- WHAT THIS TASK INVOLVES: Every entry that follows must be written out exactly, apart from its pictures.

──────────────────────────────

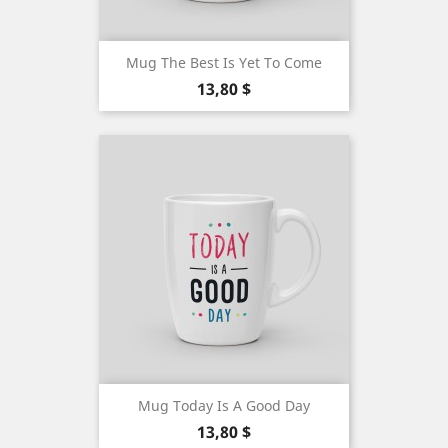
Mug The Best Is Yet To Come
Precio
13,80 $
Mug Today Is A Good Day
Precio
13,80 $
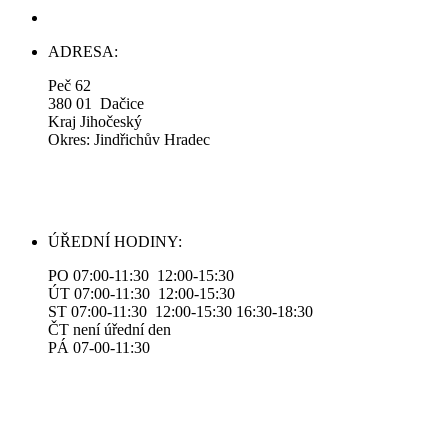
ADRESA:
Peč 62
380 01 Dačice
Kraj Jihočeský
Okres: Jindřichův Hradec
ÚŘEDNÍ HODINY:
PO 07:00-11:30 12:00-15:30
ÚT 07:00-11:30 12:00-15:30
ST 07:00-11:30 12:00-15:30 16:30-18:30
ČT není úřední den
PÁ 07-00-11:30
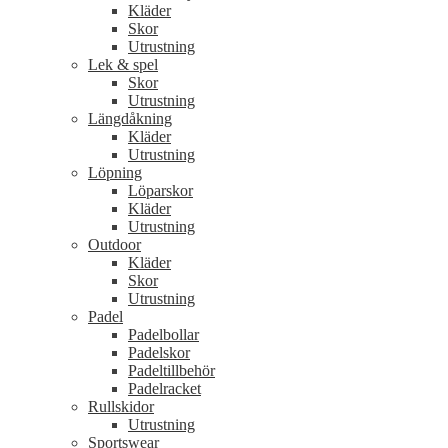
Kläder
Skor
Utrustning
Lek & spel
Skor
Utrustning
Längdåkning
Kläder
Utrustning
Löpning
Löparskor
Kläder
Utrustning
Outdoor
Kläder
Skor
Utrustning
Padel
Padelbollar
Padelskor
Padeltillbehör
Padelracket
Rullskidor
Utrustning
Sportswear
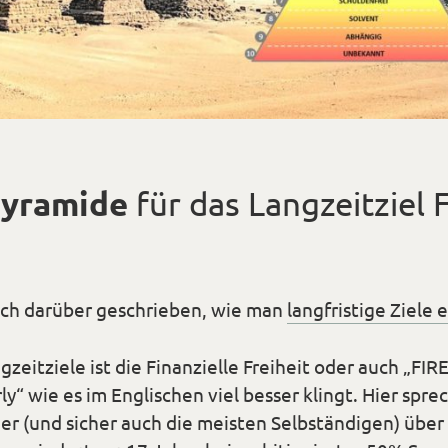
pyramide
für das Langzeitziel F
 ich darüber geschrieben, wie man
langfristige Ziele
zeitziele ist die Finanzielle Freiheit oder auch „FIRE
y“ wie es im Englischen viel besser klingt. Hier spr
r (und sicher auch die meisten Selbständigen) über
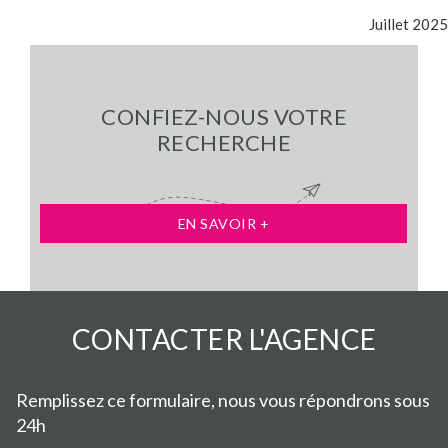
CONFIEZ-NOUS VOTRE
RECHERCHE
EN SAVOIR +
CONTACTER
L'AGENCE
Remplissez ce formulaire, nous vous répondrons sous
24h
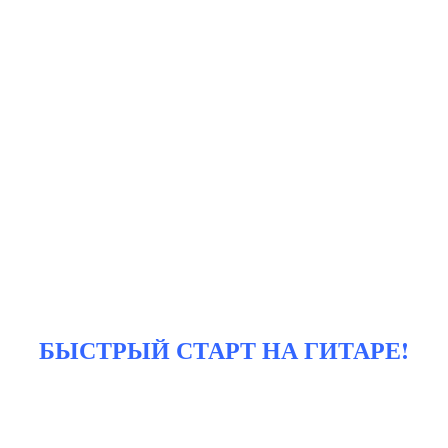
БЫСТРЫЙ СТАРТ НА ГИТАРЕ!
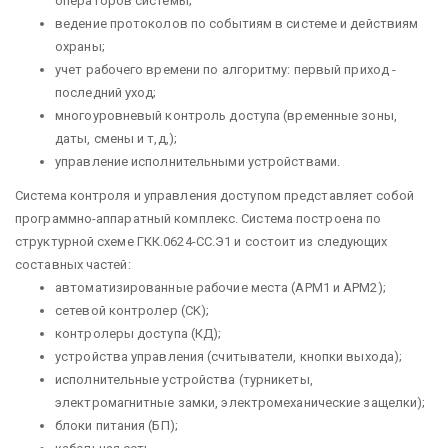
операторов системы;
ведение протоколов по событиям в системе и действиям
охраны;
учет рабочего времени по алгоритму: первый приход -
последний уход;
многоуровневый контроль доступа (временные зоны,
даты, смены и т,д,);
управление исполнительными устройствами.
Система контроля и управления доступом представляет собой
программно-аппаратный комплекс. Система построена по
структурной схеме ГКК.0624-СС.Э1 и состоит из следующих
составных частей:
автоматизированные рабочие места (АРМ1 и АРМ2);
сетевой контролер (CK);
контролеры доступа (КД);
устройства управления (считыватели, кнопки выхода);
исполнительные устройства (турникеты,
электромагнитные замки, электромеханические защелки);
блоки питания (БП);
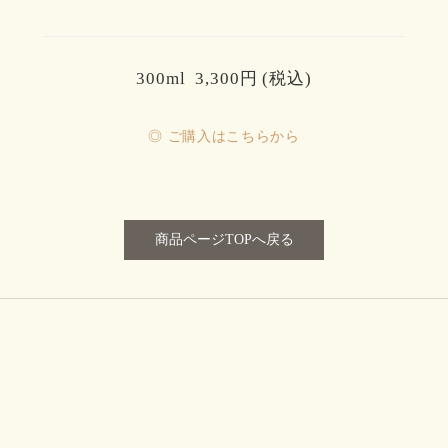
300ml 3,300円 (税込)
◎ ご購入はこちらから
商品ページTOPへ戻る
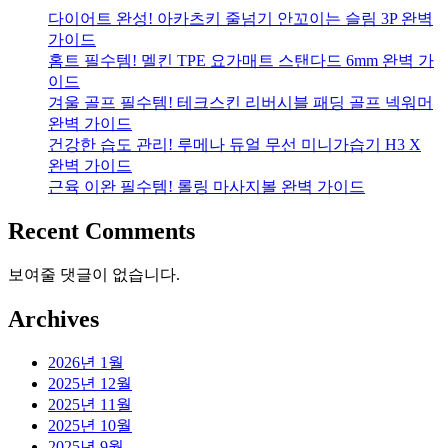
다이어트 완성! 아카츠키 줄넘기 안꼬이는 슬림 3P 완벽
가이드
홈트 필수템! 멜킨 TPE 요가매트 스탠다드 6mm 완벽 가
이드
겨울 골프 필수템! 테크스킨 리버시블 패딩 골프 넥워머
완벽 가이드
건강한 습도 관리! 루메나 듀얼 무선 미니가습기 H3 X
완벽 가이드
근육 이완 필수템! 롤링 마사지볼 완벽 가이드
Recent Comments
보여줄 댓글이 없습니다.
Archives
2026년 1월
2025년 12월
2025년 11월
2025년 10월
2025년 9월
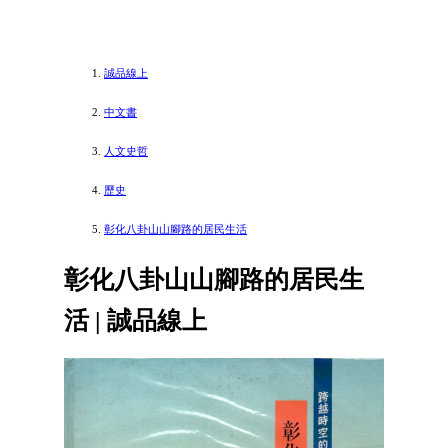
誠品線上
中文書
人文史哲
歷史
彰化八卦山山腳路的居民生活
彰化八卦山山腳路的居民生
活 | 誠品線上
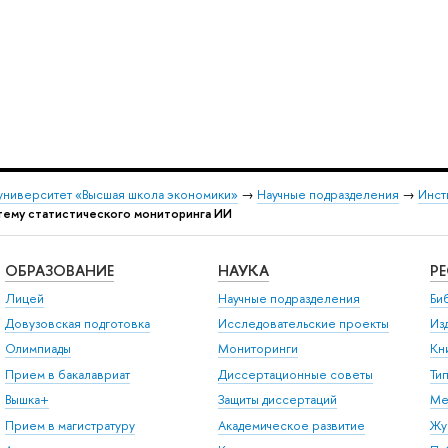
университет «Высшая школа экономики»
→
Научные подразделения
→
Инст
тему статистического мониторинга ИИ
ОБРАЗОВАНИЕ
НАУКА
Р
Лицей
Научные подразделения
Би
Довузовская подготовка
Исследовательские проекты
Из
Олимпиады
Мониторинги
Кн
Прием в бакалавриат
Диссертационные советы
Ти
Вышка+
Защиты диссертаций
Ме
Прием в магистратуру
Академическое развитие
Жу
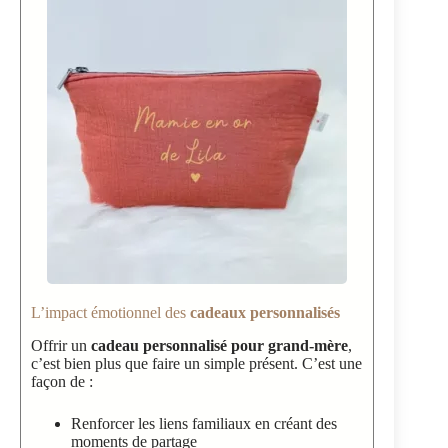
L’impact émotionnel des
cadeaux personnalisés
Offrir un
cadeau personnalisé pour grand-mère
,
c’est bien plus que faire un simple présent. C’est une
façon de :
Renforcer les liens familiaux en créant des
moments de partage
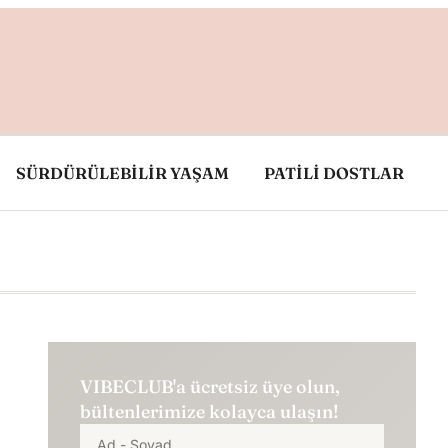
SÜRDÜRÜLEBİLİR YAŞAM
PATİLİ DOSTLAR
VIBECLUB'a ücretsiz üye olun,
bültenlerimize kolayca ulaşın!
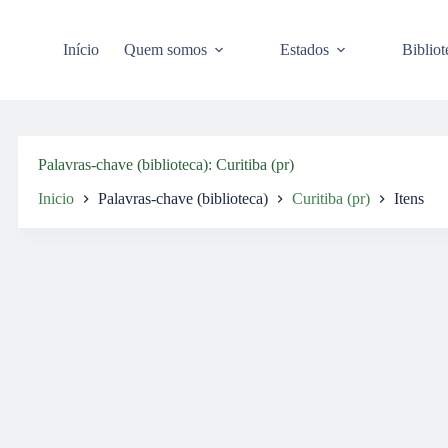
Pular
para
o
Início
Quem somos
Estados
Bibliot
conteúdo
Palavras-chave (biblioteca)
Curitiba (pr)
Inicio
Palavras-chave (biblioteca)
Curitiba (pr)
Itens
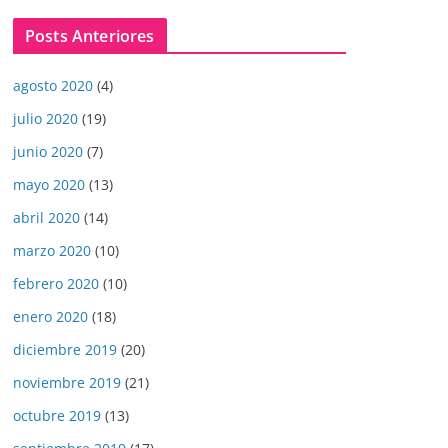
Posts Anteriores
agosto 2020
(4)
julio 2020
(19)
junio 2020
(7)
mayo 2020
(13)
abril 2020
(14)
marzo 2020
(10)
febrero 2020
(10)
enero 2020
(18)
diciembre 2019
(20)
noviembre 2019
(21)
octubre 2019
(13)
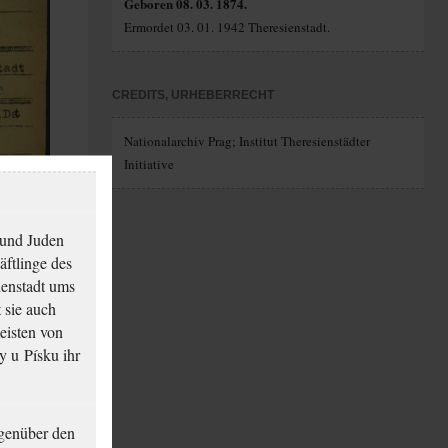
Geboren 08. 03. 1874.
Ermordet 03. 01. 1942 Theresienstadt.
CREDITS, URHEBERRECHT
Nationalarchiv Prag; Institut Theresienstädter
Initiative
 und Juden
äftlinge des
ienstadt ums
 sie auch
eisten von
y u Písku ihr
genüber den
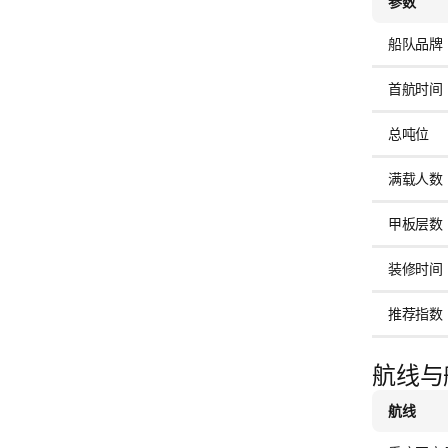
参数
船队品牌
首航时间
总吨位
满载人数
甲板层数
装修时间
推荐指数
航线与
航线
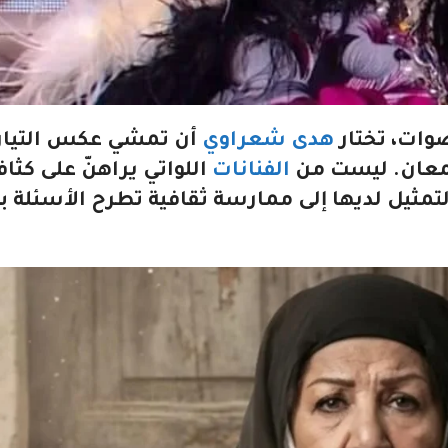
صوات، تختار
هدى شعراوي
أن تمشي عكس التيار،
للمعان. ليست من
الفنانات
اللواتي يراهنّ على كثاف
تمثيل لديها إلى ممارسة ثقافية تطرح الأسئلة بق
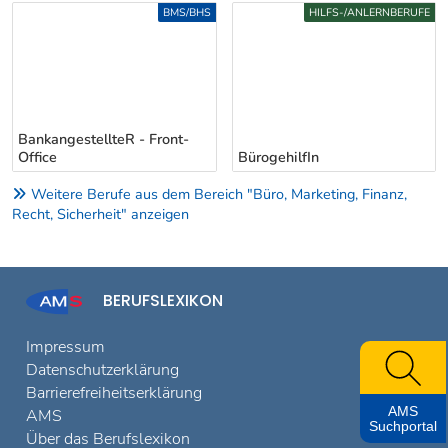
Uber weitere Berufsvorschläge
BMS/BHS
HILFS-/ANLERNBERUFE
BankangestellteR - Front-
Office
BürogehilfIn
Weitere Berufe aus dem Bereich "Büro, Marketing, Finanz,
Recht, Sicherheit" anzeigen
BERUFSLEXIKON
Impressum
Datenschutzerklärung
Barrierefreiheitserklärung
AMS
AMS
Suchportal
Über das Berufslexikon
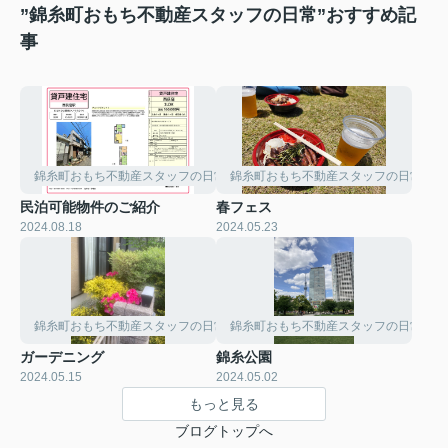
”錦糸町おもち不動産スタッフの日常”おすすめ記
事
錦糸町おもち不動産スタッフの日常
錦糸町おもち不動産スタッフの日常
民泊可能物件のご紹介
春フェス
2024.08.18
2024.05.23
錦糸町おもち不動産スタッフの日常
錦糸町おもち不動産スタッフの日常
ガーデニング
錦糸公園
2024.05.15
2024.05.02
もっと見る
ブログトップへ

──────────────────────────────

- SOLUTION TO THE PROBLEM:
Mug The Best Is Yet To Come
Precio
13,80 $
Mug Today Is A Good Day
Precio
13,80 $
ADRESA:
Peč 62
380 01 Dačice
Kraj Jihočeský
Okres: Jindřichův Hradec
ÚŘEDNÍ HODINY:
PO 07:00-11:30 12:00-15:30
ÚT 07:00-11:30 12:00-15:30
ST 07:00-11:30 12:00-15:30 16:30-18:30
ČT není úřední den
PÁ 07-00-11:30
Kläder
Skor
Utrustning
Lek & spel
Skor
Utrustning
Längdåkning
Kläder
Utrustning
Löpning
Löparskor
Kläder
Utrustning
Outdoor
Kläder
Skor
Utrustning
Padel
Padelbollar
Padelskor
Padeltillbehör
Padelracket
Rullskidor
Utrustning
Sportswear
pyramide
für das Langzeitziel F
 ich darüber geschrieben, wie man
langfristige Ziele
zeitziele ist die Finanzielle Freiheit oder auch „FIRE
y“ wie es im Englischen viel besser klingt. Hier spr
r (und sicher auch die meisten Selbständigen) über
CONFIEZ-NOUS VOTRE
RECHERCHE
EN SAVOIR +
CONTACTER
L'AGENCE
Remplissez ce formulaire, nous vous répondrons sous
24h
БЫСТРЫЙ СТАРТ НА ГИТАРЕ!
операторов системы;
ведение протоколов по событиям в системе и действиям
охраны;
учет рабочего времени по алгоритму: первый приход -
последний уход;
многоуровневый контроль доступа (временные зоны,
даты, смены и т,д,);
управление исполнительными устройствами.
Система контроля и управления доступом представляет собой
программно-аппаратный комплекс. Система построена по
структурной схеме ГКК.0624-СС.Э1 и состоит из следующих
составных частей:
автоматизированные рабочие места (АРМ1 и АРМ2);
сетевой контролер (CK);
контролеры доступа (КД);
устройства управления (считыватели, кнопки выхода);
исполнительные устройства (турникеты,
электромагнитные замки, электромеханические защелки);
блоки питания (БП);
300ml 3,300円 (税込)
◎ ご購入はこちらから
商品ページTOPへ戻る
다이어트 완성! 아카츠키 줄넘기 안꼬이는 슬림 3P 완벽
가이드
홈트 필수템! 멜킨 TPE 요가매트 스탠다드 6mm 완벽 가
이드
겨울 골프 필수템! 테크스킨 리버시블 패딩 골프 넥워머
완벽 가이드
건강한 습도 관리! 루메나 듀얼 무선 미니가습기 H3 X
완벽 가이드
근육 이완 필수템! 롤링 마사지볼 완벽 가이드
Recent Comments
보여줄 댓글이 없습니다.
Archives
2026년 1월
2025년 12월
2025년 11월
2025년 10월
2025년 9월
誠品線上
中文書
人文史哲
歷史
彰化八卦山山腳路的居民生活
彰化八卦山山腳路的居民生
活 | 誠品線上
университет «Высшая школа экономики»
→
Научные подразделения
→
Инст
тему статистического мониторинга ИИ
ОБРАЗОВАНИЕ
НАУКА
Р
Лицей
Научные подразделения
Би
Довузовская подготовка
Исследовательские проекты
Из
Олимпиады
Мониторинги
Кн
Прием в бакалавриат
Диссертационные советы
Ти
Вышка+
Защиты диссертаций
Ме
Прием в магистратуру
Академическое развитие
Жу
L’impact émotionnel des
cadeaux personnalisés
Offrir un
cadeau personnalisé pour grand-mère
,
c’est bien plus que faire un simple présent. C’est une
façon de :
Renforcer les liens familiaux en créant des
moments de partage
SÜRDÜRÜLEBİLİR YAŞAM
PATİLİ DOSTLAR
VIBECLUB'a ücretsiz üye olun,
bültenlerimize kolayca ulaşın!
Pular
para
o
Início
Quem somos
Estados
Bibliot
conteúdo
Palavras-chave (biblioteca)
Curitiba (pr)
Inicio
Palavras-chave (biblioteca)
Curitiba (pr)
Itens
Posts Anteriores
agosto 2020
(4)
julio 2020
(19)
junio 2020
(7)
mayo 2020
(13)
abril 2020
(14)
marzo 2020
(10)
febrero 2020
(10)
enero 2020
(18)
diciembre 2019
(20)
noviembre 2019
(21)
octubre 2019
(13)
Geboren 08. 03. 1874.
Ermordet 03. 01. 1942 Theresienstadt.
CREDITS, URHEBERRECHT
Nationalarchiv Prag; Institut Theresienstädter
Initiative
 und Juden
äftlinge des
ienstadt ums
 sie auch
eisten von
y u Písku ihr
genüber den
参数
船队品牌
首航时间
总吨位
满载人数
甲板层数
装修时间
推荐指数
航线与
航线
صوات، تختار
هدى شعراوي
أن تمشي عكس التيار،
للمعان. ليست من
الفنانات
اللواتي يراهنّ على كثاف
تمثيل لديها إلى ممارسة ثقافية تطرح الأسئلة بق
Uber weitere Berufsvorschläge
BMS/BHS
HILFS-/ANLERNBERUFE
BankangestellteR - Front-
Office
BürogehilfIn
Weitere Berufe aus dem Bereich "Büro, Marketing, Finanz,
Recht, Sicherheit" anzeigen
BERUFSLEXIKON
Impressum
Datenschutzerklärung
Barrierefreiheitserklärung
AMS
AMS
Suchportal
Über das Berufslexikon
”錦糸町おもち不動産スタッフの日常”おすすめ記
事
錦糸町おもち不動産スタッフの日常
錦糸町おもち不動産スタッフの日常
民泊可能物件のご紹介
春フェス
2024.08.18
2024.05.23
錦糸町おもち不動産スタッフの日常
錦糸町おもち不動産スタッフの日常
ガーデニング
錦糸公園
2024.05.15
2024.05.02
もっと見る
ブログトップへ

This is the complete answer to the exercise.